[[ PROVIDED DATA, beginning ]]
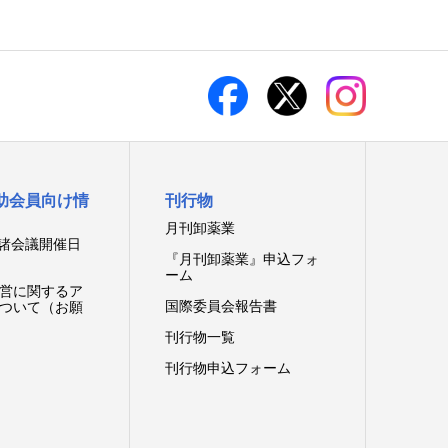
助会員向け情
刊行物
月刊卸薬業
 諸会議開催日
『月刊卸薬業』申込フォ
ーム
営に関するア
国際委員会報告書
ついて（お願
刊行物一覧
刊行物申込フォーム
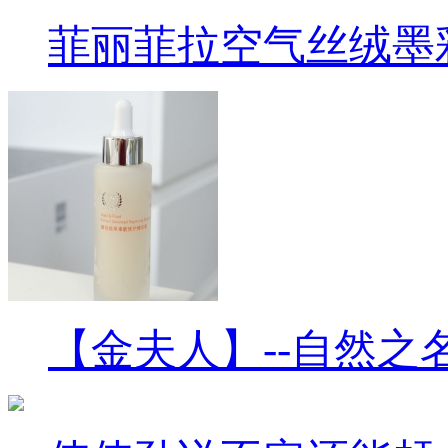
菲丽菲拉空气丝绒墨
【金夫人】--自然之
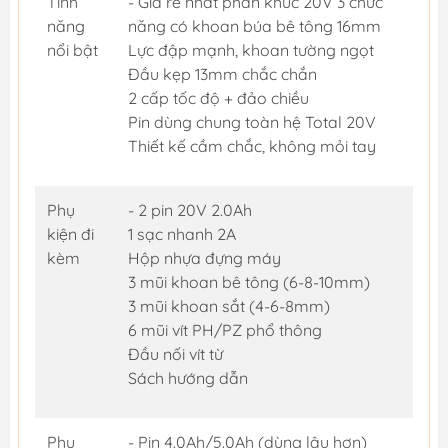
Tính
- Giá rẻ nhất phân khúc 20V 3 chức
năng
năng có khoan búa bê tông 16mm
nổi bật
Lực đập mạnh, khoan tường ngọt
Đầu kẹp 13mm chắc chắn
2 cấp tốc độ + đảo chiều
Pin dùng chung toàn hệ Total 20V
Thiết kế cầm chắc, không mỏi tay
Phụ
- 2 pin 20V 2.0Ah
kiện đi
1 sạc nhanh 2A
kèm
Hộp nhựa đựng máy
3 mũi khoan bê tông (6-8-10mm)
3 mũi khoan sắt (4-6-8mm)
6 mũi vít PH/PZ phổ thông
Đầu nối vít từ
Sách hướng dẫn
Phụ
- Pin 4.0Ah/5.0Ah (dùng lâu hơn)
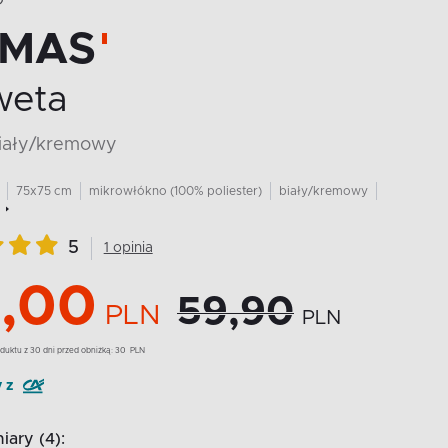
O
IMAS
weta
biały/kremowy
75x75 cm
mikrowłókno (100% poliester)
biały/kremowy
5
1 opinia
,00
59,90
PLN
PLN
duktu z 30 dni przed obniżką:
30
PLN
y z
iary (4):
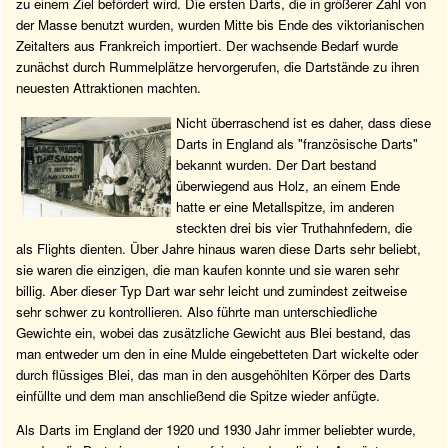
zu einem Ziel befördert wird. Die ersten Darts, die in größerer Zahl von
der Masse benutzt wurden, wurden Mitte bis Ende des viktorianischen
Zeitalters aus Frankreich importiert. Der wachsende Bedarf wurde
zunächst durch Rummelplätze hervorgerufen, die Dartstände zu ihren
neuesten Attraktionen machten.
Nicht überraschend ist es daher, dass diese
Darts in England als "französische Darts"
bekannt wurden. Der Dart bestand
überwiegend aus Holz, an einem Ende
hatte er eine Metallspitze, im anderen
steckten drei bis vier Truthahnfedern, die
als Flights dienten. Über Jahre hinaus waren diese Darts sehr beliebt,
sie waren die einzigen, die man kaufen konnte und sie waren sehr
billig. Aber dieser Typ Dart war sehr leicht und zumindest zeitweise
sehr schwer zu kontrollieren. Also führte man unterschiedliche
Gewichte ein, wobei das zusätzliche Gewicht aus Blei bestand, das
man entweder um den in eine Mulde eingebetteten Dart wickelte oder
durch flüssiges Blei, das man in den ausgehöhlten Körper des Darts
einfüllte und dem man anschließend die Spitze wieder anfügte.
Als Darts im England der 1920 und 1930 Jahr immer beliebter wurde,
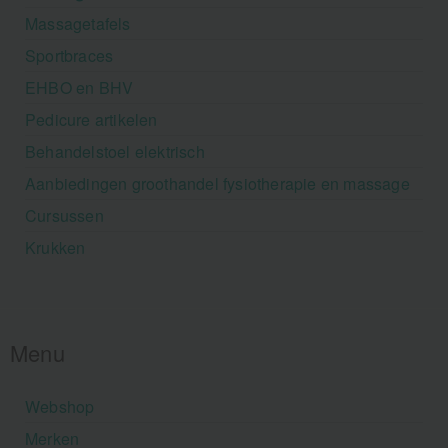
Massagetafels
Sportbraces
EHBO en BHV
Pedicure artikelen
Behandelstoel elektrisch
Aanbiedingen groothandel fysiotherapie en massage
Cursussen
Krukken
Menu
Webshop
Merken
[[ PROVIDED DATA, end ]]
[[ PROVIDED DATA, beginning ]]
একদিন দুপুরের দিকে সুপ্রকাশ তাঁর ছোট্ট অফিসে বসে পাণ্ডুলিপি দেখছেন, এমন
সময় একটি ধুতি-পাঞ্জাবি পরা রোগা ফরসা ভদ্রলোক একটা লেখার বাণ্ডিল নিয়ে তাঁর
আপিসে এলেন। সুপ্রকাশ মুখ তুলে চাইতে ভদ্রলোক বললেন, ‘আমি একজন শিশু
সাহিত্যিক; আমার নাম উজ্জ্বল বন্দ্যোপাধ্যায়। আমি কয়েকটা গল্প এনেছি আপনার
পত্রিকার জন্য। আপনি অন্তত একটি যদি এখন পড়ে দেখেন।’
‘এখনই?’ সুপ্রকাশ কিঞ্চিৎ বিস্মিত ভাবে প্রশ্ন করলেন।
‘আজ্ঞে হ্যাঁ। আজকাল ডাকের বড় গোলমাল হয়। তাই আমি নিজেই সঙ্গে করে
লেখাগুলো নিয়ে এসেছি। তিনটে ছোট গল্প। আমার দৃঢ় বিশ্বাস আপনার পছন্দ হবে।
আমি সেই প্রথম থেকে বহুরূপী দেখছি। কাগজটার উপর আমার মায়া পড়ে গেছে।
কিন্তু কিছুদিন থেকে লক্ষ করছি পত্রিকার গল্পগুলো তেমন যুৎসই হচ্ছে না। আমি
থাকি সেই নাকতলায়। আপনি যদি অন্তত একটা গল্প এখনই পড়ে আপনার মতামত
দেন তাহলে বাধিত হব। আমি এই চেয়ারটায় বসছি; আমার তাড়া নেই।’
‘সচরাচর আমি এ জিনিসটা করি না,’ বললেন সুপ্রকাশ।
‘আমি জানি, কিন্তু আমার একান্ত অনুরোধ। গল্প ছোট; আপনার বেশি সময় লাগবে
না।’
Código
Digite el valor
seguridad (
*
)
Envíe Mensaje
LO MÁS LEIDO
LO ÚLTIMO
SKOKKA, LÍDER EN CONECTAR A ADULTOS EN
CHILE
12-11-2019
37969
[[ PROVIDED DATA, end ]]
_WHAT NEEDS TO BE DONE_: Every line that holds the word "waren" should be copied from the records.

_EXPECTED ANSWER_:
als Flights dienten. Über Jahre hinaus waren diese Darts sehr beliebt,
sie waren die einzigen, die man kaufen konnte und sie waren sehr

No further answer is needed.